A solid disk rolls without slipping down a ramp. Which set of equations fully describes its motion?
AΣF = m·a_cm alone — rolling is a single constraint that eliminates the rotational equation
BΣF_x = m·a_cx, ΣF_y = m·a_cy, ΣM_cm = I_cm·α, plus the rolling constraint a_cm = α·R
CThe rotational equation is unnecessary because rolling motion is fully determined by Newton's second law for translation
DOnly ΣM about the contact point is needed, since rolling makes all other equations redundant
General plane motion requires three scalar equations (two translational, one rotational), plus any kinematic constraints. For a rolling disk, the no-slip constraint a_cm = α·R connects the translational and rotational variables, turning the system into something solvable. Option C is wrong — without the rotational equation there is no way to find angular acceleration independently. Option D is a valid computational shortcut for some problems but does not replace the full equation set; it works by eliminating friction from the moment equation, not by making other equations 'redundant.'
Question 2 Multiple Choice
Two objects with equal mass roll from rest down a ramp: a solid cylinder (I_cm = ½mR²) and a hollow cylinder (I_cm = mR²). Which reaches the bottom first?

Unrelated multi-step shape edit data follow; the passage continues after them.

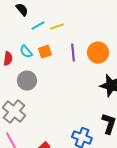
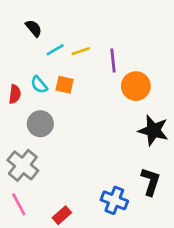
orange square: (45, 52) -> (65, 85), turned 32
purple line: (73, 53) -> (113, 61), moved

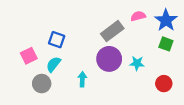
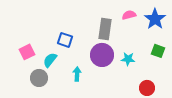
gray rectangle: (112, 31) -> (105, 29), turned -45
blue square: (57, 40) -> (65, 40), moved
green square: (166, 44) -> (158, 51), moved
red circle: (164, 84) -> (147, 88), moved

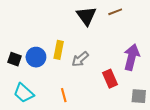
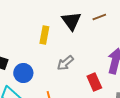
yellow rectangle: (59, 50) -> (44, 35), moved
blue circle: (36, 57) -> (23, 73), moved

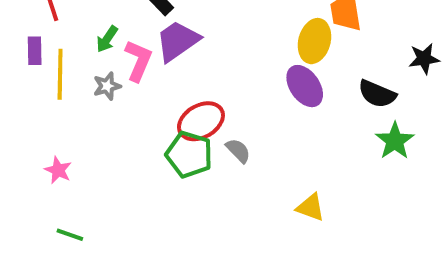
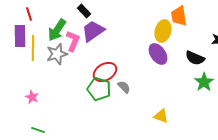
green arrow: (107, 39) -> (57, 30), size x1.6
purple rectangle: (35, 51) -> (20, 36), size x1.5
gray star: (107, 86) -> (57, 54), size x1.5

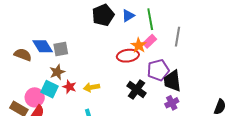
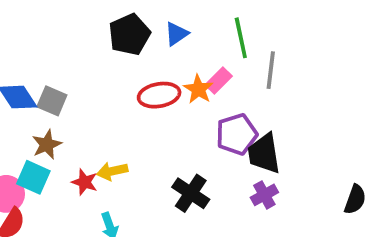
green line: (150, 19) -> (241, 38), moved
gray square: (61, 49) -> (52, 101), turned 35
red ellipse: (128, 56) -> (159, 95), moved
red star: (69, 87) -> (85, 182), moved
black cross: (137, 89) -> (191, 193), moved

AThe solid cylinder, because it has lower rotational inertia so more energy goes to translational motion
BThe hollow cylinder, because all its mass is at the rim, giving it greater angular speed
CThey tie, because they have the same mass and gravitational force
DThe hollow cylinder, because its larger moment of inertia stores more energy efficiently
Using energy conservation with the rolling constraint, the translational speed at the bottom satisfies ½v²(m + I_cm/R²) = mgh. The solid cylinder needs ½v²(m + ½m) = ¾mv² to reach height h; the hollow cylinder needs ½v²(m + m) = mv². For the same h, the solid cylinder achieves higher v_cm because a smaller fraction of the available energy goes into rotation. Higher rotational inertia stores more energy in spin, leaving less for forward motion.
Question 3 True / False
The equation ΣM_cm = I_cm · α applies primarily when the body's center of mass is not accelerating.
TTrue
FFalse
Answer: False
ΣM_cm = I_cm · α applies universally for rigid body plane motion regardless of whether the CM is accelerating. This is precisely the power of the decomposition: the translational equation ΣF = m·a_cm and the rotational equation ΣM_cm = I_cm·α are independent of each other. The rotational equation depends only on moments about the CM and angular acceleration — the translational state of the CM does not appear in it.
Question 4 True / False
For a wheel rolling without slipping on a flat surface, the contact point between the wheel and the ground is instantaneously at rest.
TTrue
FFalse
Answer: True
For rolling without slipping, the velocity at the contact point is zero instantaneously. The contact point has the CM's forward velocity v_cm plus the velocity from rotation, which points backward at magnitude ω·R = v_cm. These cancel exactly, giving zero velocity. This is the defining condition of rolling without slipping and is why the contact point serves as the instantaneous center of rotation for a rolling body.
Question 5 Short Answer
Why does the decomposition of general plane motion into CM translation plus rotation about the CM make the equations of motion simpler, and what goes wrong if you sum moments about a point other than the CM?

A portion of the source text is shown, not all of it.